4. Voluntad universal de salvación. La formulación clásica de esta verdad es de S. Pablo (1 Tim 2,4); pero. la expresan también de otras maneras los profetas, los Evangelios y las epístolas apostólicas. Dios no quiere que muera el pecador, sino que se salve (cfr. Ez 33,11); por haber padecido en la cruz, atrajo a todos a sí (cfr. lo 12,32); Cristo es propiciación por los pecados de todo el mundo (cfr. 1 lo 2,2). Esta verdad, tantas veces y de tantas maneras repetida en la S. E., es fundamental en la dogmática cristiana. La voluntad salvadora universal no es una veleidad ni un simple deseo inoperante. Es una voluntad sincera, en la que van implicados los hechos mediante la donación que Dios no deja de hacer de los medios salvadores. No está, sin embargo, garantizada la eficacia infalible de todos los medios, porque se trata de medios con los que Dios quiere que el hombre libremente coopere, y en ocasiones falla la cooperación, malográndose así la salvación. El Apóstol, al afirmar esta voluntad salvadora divina en 1 Tim, avala su afirmación con dos razones de peso: a priori una; la otra a posteriori (cfr. 1 Tim 2,5-6). Se refiere en primer lugar a la unicidad de Dios, si hubiera muchos dioses podrían distribuirse entre ellos la conducción de los hombres a buen fin; al ser uno solo, su voluntad alcanza a todos. Y añade que ese único Dios ha demostrado su voluntad universal de s. entregando a su Hijo para que llevara a cabo esta s. querida, y entregándolo sin reservas, hasta la muerte.
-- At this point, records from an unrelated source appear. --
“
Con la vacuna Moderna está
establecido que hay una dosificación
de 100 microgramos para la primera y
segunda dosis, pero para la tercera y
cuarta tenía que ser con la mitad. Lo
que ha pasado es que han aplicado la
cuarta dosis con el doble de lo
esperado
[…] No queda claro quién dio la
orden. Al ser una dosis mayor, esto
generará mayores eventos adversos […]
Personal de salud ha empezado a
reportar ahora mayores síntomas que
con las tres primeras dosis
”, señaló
Algunos autores a lo largo de la historia han minimizado esta universalidad de la voluntad salvadora divina diciendo que se trata de una totalidad moral, en la que siempre caben excepciones; en cuyo caso se podría decir que de hecho algunos habrán quedado excluidos de la voluntad salvadora. Pero no es éste el sentido de la universalidad a la que se refieren S. Pablo y los demás Apóstoles. Dios quiere la s. de todos y la de cada uno (1 lo 2,2).
Esta verdad se enfrenta con hechos que parecen dejarla en entredicho. Si la voluntad de s. es verdadera y sincera y la universalidad se refiere a todos y cada uno de los hombres, ¿cómo se explica que haya tantos a quienes no parece llegar ningún medio que pueda conducirlos a la gracia y luego a la gloria? La pregunta mira principalmente a dos zonas inmensas: una, la de los paganos que viven y mueren sin tener la menor noticia del Evangelio; otra, la de los seres humanos que han fallecido en tierras cristianas, físicamente imposibilitados de recibir la regeneración bautismal, es decir, los niños que mueren antes de nacer. ¿Puede hablarse de una verdadera y sincera voluntad divina de salvar a todos éstos?
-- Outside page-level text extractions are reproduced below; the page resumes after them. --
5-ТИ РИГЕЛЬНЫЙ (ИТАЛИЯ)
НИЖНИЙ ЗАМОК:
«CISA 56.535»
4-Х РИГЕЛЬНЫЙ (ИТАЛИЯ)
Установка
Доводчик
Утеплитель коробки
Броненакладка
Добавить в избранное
Esta dificultad ha hecho que en el campo heterodoxo y también en el de la teología católica aparecieran algunas explicaciones minimizadoras de la amplitud del pensamiento paulino. La voluntad salvadora universal tendría sentido restrictivo; se referiría sólo a todos los pertenecientes a determinados grupos, p. ej., los predestinados; o a gentes que viven en todos los estamentos de la humana sociedad; o a todos en general, pero sin compromiso de descender a cada uno en particular. Explicaciones todas ellas inaceptables para el católico y que las definiciones del Magisterio -especialmente netas desde la época del jansenismo- no permiten sostener (cfr. Denz.Sch. 623,780,2005,2304-2305,3866-3813; Conc. Vaticano ll, Const. Lumen gentium, 16). La teología católica es consciente de la dificultad que surge de los hechos antes recordados; pero responde afirmando que en todos los casos igdicados se han dado y se dan medios suficientes de s., aunque nosotros no los conozcamos con claridad y precisión: el influjo positivo de la Redención llega también a esas personas. Ésta es una verdad firme, aunque -repitámoslo- los medios salvadores que llegan a estas personas sean para nosotros algunos oscuros (los que se refieren a los paganos) o desconocidos (los que se refieren a los niños). Afirmación ésta que quedará más clara en el apartado siguiente.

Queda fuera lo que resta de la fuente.